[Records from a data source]
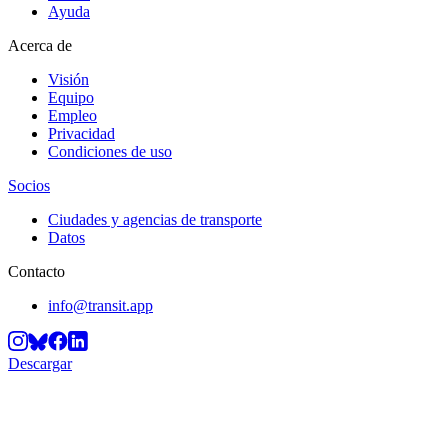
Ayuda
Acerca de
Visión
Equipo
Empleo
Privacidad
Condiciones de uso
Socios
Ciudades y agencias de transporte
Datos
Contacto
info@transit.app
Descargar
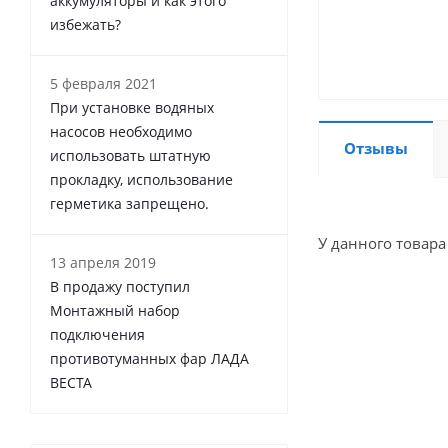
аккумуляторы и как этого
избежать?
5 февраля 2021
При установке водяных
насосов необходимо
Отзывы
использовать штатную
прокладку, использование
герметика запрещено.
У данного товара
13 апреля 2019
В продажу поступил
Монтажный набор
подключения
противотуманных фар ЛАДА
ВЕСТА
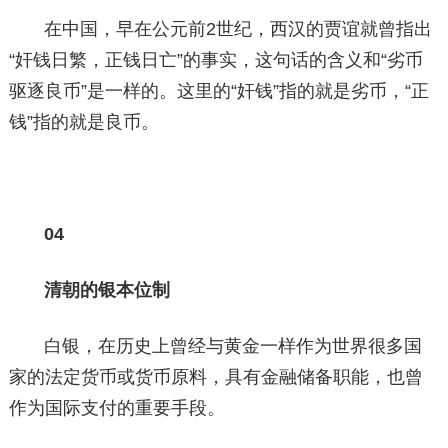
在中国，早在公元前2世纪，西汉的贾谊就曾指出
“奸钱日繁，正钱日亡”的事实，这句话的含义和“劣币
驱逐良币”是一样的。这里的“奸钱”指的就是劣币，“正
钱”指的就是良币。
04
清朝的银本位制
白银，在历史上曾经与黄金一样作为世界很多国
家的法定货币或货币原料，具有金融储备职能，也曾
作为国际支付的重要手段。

--

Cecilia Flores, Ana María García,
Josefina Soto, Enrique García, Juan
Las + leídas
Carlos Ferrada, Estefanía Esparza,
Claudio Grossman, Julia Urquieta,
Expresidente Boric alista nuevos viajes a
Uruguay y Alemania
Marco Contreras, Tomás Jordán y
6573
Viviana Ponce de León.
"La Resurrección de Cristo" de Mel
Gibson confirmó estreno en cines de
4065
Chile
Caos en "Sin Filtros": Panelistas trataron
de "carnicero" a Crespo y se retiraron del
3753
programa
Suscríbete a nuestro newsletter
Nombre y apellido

...

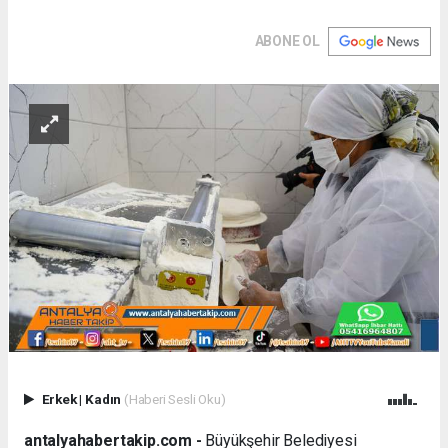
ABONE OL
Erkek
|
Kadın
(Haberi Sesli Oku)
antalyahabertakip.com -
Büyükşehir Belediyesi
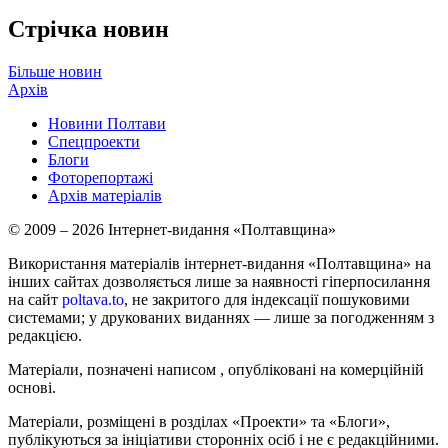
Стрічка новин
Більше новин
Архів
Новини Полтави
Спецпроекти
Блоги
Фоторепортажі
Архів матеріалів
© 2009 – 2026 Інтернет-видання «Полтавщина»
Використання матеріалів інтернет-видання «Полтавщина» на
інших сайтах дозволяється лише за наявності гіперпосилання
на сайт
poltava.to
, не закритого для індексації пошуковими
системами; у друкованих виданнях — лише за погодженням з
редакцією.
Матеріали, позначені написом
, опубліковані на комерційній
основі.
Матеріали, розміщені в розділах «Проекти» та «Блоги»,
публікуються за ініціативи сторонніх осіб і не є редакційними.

**WHAT IS REQUIRED:** Repeat the lines above exactly, beginning with the one containing "прокладку, использование" and finishing with the one containing "作为国际支付的重要手段。". No pictures belong in the copy.

**RESPONSE:**
прокладку, использование
герметика запрещено.
У данного товара
13 апреля 2019
В продажу поступил
Монтажный набор
подключения
противотуманных фар ЛАДА
ВЕСТА
在中国，早在公元前2世纪，西汉的贾谊就曾指出
“奸钱日繁，正钱日亡”的事实，这句话的含义和“劣币
驱逐良币”是一样的。这里的“奸钱”指的就是劣币，“正
钱”指的就是良币。
04
清朝的银本位制
白银，在历史上曾经与黄金一样作为世界很多国
家的法定货币或货币原料，具有金融储备职能，也曾
作为国际支付的重要手段。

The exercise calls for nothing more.